Spice mix is cardamom, cloves, white pepper, fennel seeds, coriander seeds, allspice seeds, star anise, nutmeg, lots of cinnamon, and dry ginger. I also add orange oil and candied ginger.

I like your idea of lemon cream - for me, all those spices really need that brightness that citrus gives. I've never used Trablit - but I imagine a little coffee flavor could definitely deepen some of those other flavors - I would want to keep it light enough not to overpower them. I also love lemon and espresso flavors together so it might play really nicely with the cream.


----------



## brianshaw (Dec 18, 2010)

Hard gingerbread or soft gingerbread. Both are classic and traditional, depending on location.


----------



## panini (Jul 28, 2001)

Old fart. Just curious. Is Bakers ammonia or ammonium carbonate still being used in recipes for cookies, gingerbread, etc.?
Decades ago, I used to make a gingerbread whoopie pie with a pear/apricot filling. Good combo, made a few rags at the time.


----------



## chefpeon (Jun 14, 2006)

panini said:


> Is Bakers ammonia or ammonium carbonate still being used in recipes for cookies, gingerbread, etc.?


The only time I've ever used ammonium carbonate was in pastry school so that we'd know about it and how it was used.

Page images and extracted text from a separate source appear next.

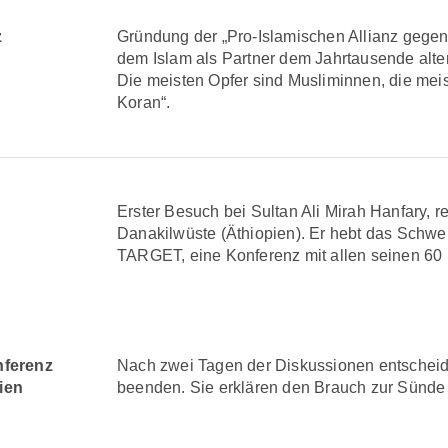
z
Gründung der „Pro-Islamischen Allianz gegen
dem Islam als Partner dem Jahrtausende alte
Die meisten Opfer sind Musliminnen, die meis
Koran“.
Erster Besuch bei Sultan Ali Mirah Hanfary, r
Danakilwüste (Äthiopien). Er hebt das Schw
TARGET, eine Konferenz mit allen seinen 60
ferenz
Nach zwei Tagen der Diskussionen entschei
ien
beenden. Sie erklären den Brauch zur Sünde u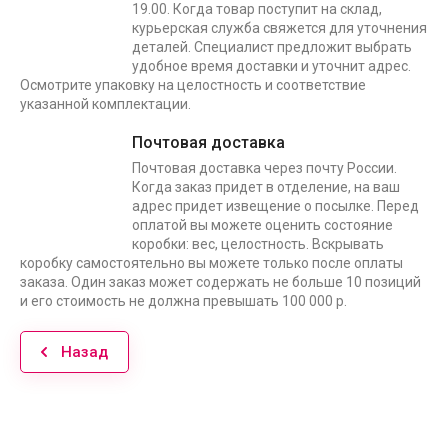
19.00. Когда товар поступит на склад,
курьерская служба свяжется для уточнения
деталей. Специалист предложит выбрать
удобное время доставки и уточнит адрес.
Осмотрите упаковку на целостность и соответствие
указанной комплектации.
Почтовая доставка
Почтовая доставка через почту России.
Когда заказ придет в отделение, на ваш
адрес придет извещение о посылке. Перед
оплатой вы можете оценить состояние
коробки: вес, целостность. Вскрывать
коробку самостоятельно вы можете только после оплаты
заказа. Один заказ может содержать не больше 10 позиций
и его стоимость не должна превышать 100 000 р.
Назад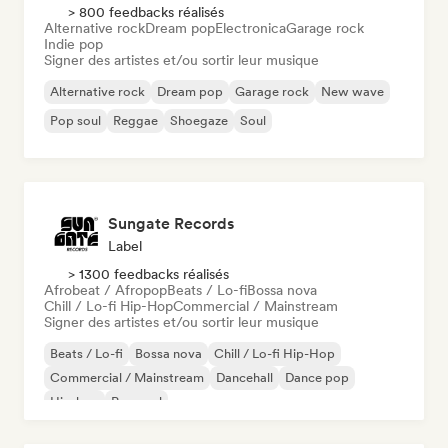
> 800 feedbacks réalisés
Alternative rock
Dream pop
Electronica
Garage rock
Indie pop
Signer des artistes et/ou sortir leur musique
Alternative rock
Dream pop
Garage rock
New wave
Pop soul
Reggae
Shoegaze
Soul
Sungate Records
Label
> 1300 feedbacks réalisés
Afrobeat / Afropop
Beats / Lo-fi
Bossa nova
Chill / Lo-fi Hip-Hop
Commercial / Mainstream
Signer des artistes et/ou sortir leur musique
Beats / Lo-fi
Bossa nova
Chill / Lo-fi Hip-Hop
Commercial / Mainstream
Dancehall
Dance pop
Hip-hop
Pop soul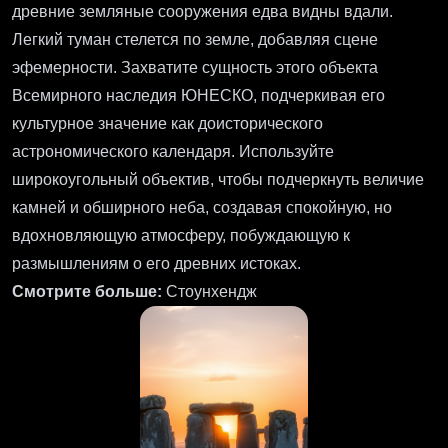
древние земляные сооружения едва видны вдали.
Легкий туман стелется по земле, добавляя сцене
эфемерности. Захватите сущность этого объекта
Всемирного наследия ЮНЕСКО, подчеркивая его
культурное значение как доисторического
астрономического календаря. Используйте
широкоугольный объектив, чтобы подчеркнуть величие
камней и обширного неба, создавая спокойную, но
вдохновляющую атмосферу, побуждающую к
размышлениям о его древних истоках.
Смотрите больше:
Стоунхендж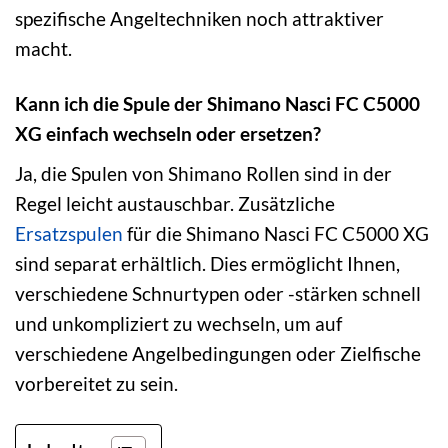
spezifische Angeltechniken noch attraktiver
macht.
Kann ich die Spule der Shimano Nasci FC C5000
XG einfach wechseln oder ersetzen?
Ja, die Spulen von Shimano Rollen sind in der
Regel leicht austauschbar. Zusätzliche
Ersatzspulen
für die Shimano Nasci FC C5000 XG
sind separat erhältlich. Dies ermöglicht Ihnen,
verschiedene Schnurtypen oder -stärken schnell
und unkompliziert zu wechseln, um auf
verschiedene Angelbedingungen oder Zielfische
vorbereitet zu sein.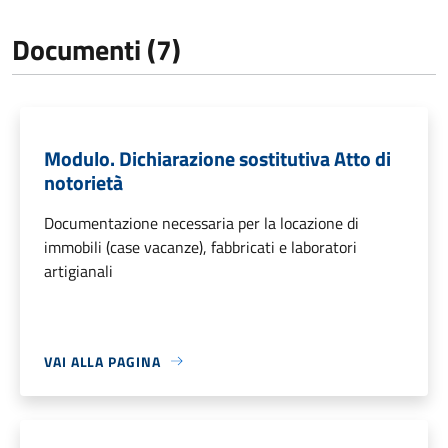
Documenti (7)
Modulo. Dichiarazione sostitutiva Atto di
notorietà
Documentazione necessaria per la locazione di
immobili (case vacanze), fabbricati e laboratori
artigianali
VAI ALLA PAGINA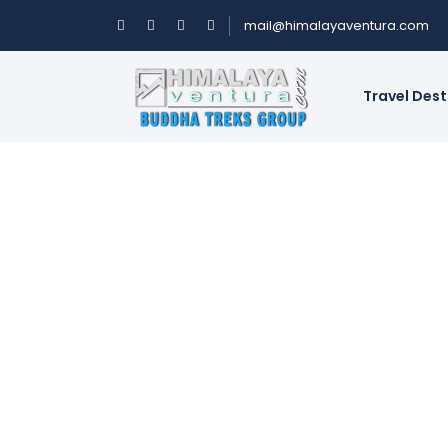
mail@himalayaventura.com
Travel Des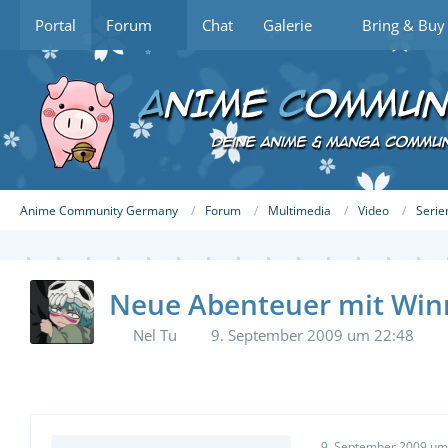
Portal
Forum
Chat
Galerie
Bring & Buy
Anime Community Germany
Forum
Multimedia
Video
Serie
Neue Abenteuer mit Win
Nel Tu
9. September 2009 um 22:48
9. September 2009 um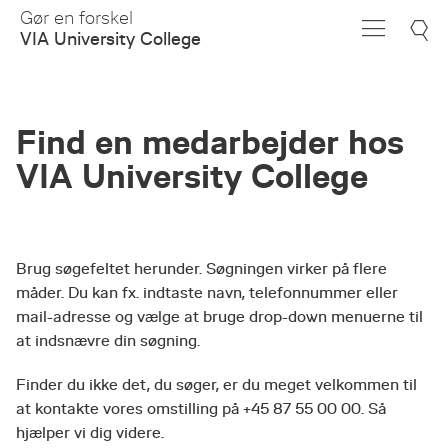
Skip
Gør en forskel
to
VIA University College
Main
Content
Find en medarbejder hos
VIA University College
Brug søgefeltet herunder. Søgningen virker på flere
måder. Du kan fx. indtaste navn, telefonnummer eller
mail-adresse og vælge at bruge drop-down menuerne til
at indsnævre din søgning.
Finder du ikke det, du søger, er du meget velkommen til
at kontakte vores omstilling på +45 87 55 00 00. Så
hjælper vi dig videre.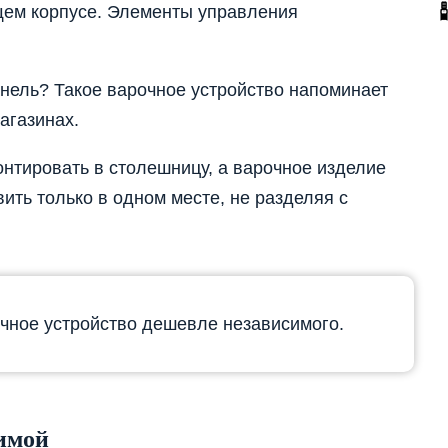
щем корпусе. Элементы управления
анель? Такое варочное устройство напоминает
агазинах.
онтировать в столешницу, а варочное изделие
ить только в одном месте, не разделяя с
чное устройство дешевле независимого.
симой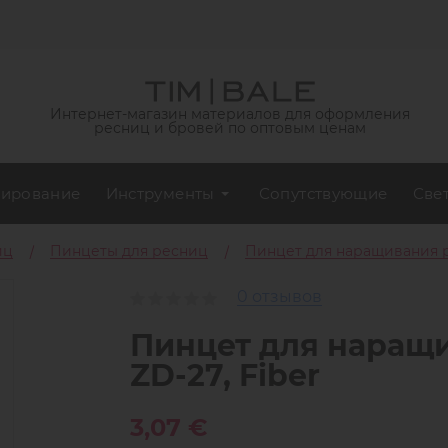
Интернет-магазин материалов для оформления
ресниц и бровей по оптовым ценам
ирование
Инструменты
Сопутствующие
Све
иц
Пинцеты для ресниц
Пинцет для наращивания ре
0 отзывов
Пинцет для наращи
ZD-27, Fiber
3,07 €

In the 
26 years since then, I've never used it in any pastry shop I worked in.


----------



## harpua (May 4, 2005)

It's on the menu for December now. Oh man is it tasty!

Went with the usual Spices, with added fresh ginger, a little orange zest and a squirt of coffee extract. We were eating the scraps all morning!


----------



## panini (Jul 28, 2001)

@chefpeon, then I take it you never had the pleasure of opening a can of it and taking it over to one of the (know-it-all) Pastry chefs you might not be so fond of,(in my era, usually French) and asking, "does this smell fresh to you?). 
A little chuckle and a smirk as you walked away and heard the commotion of others behind, catching or helping to pick them up off the floor.


----------



## chefpeon (Jun 14, 2006)

panini said:


> @chefpeon, then I take it you never had the pleasure of opening a can of it and taking it over to one of the (know-it-all) Pastry chefs you might not be so fond of,(in my era, usually French) and asking, "does this smell fresh to you?).
> A little chuckle and a smirk as you walked away and heard the commotion of others behind, catching or helping to pick them up off the floor.


Actually that was done to ME, as a baking student, by my chef. He did it to EVERY new baking student....it was our hazing. He'd come up to the unsuspecting student and say, "Hey, you ever smell Chinese sugar?" And of course we'd say, "Chinese sugar? What's that?" And we'd stick our head in the can and take a good whiff. Most of us recoiled across the kitchen immediately and he always got a huge kick out of it.


----------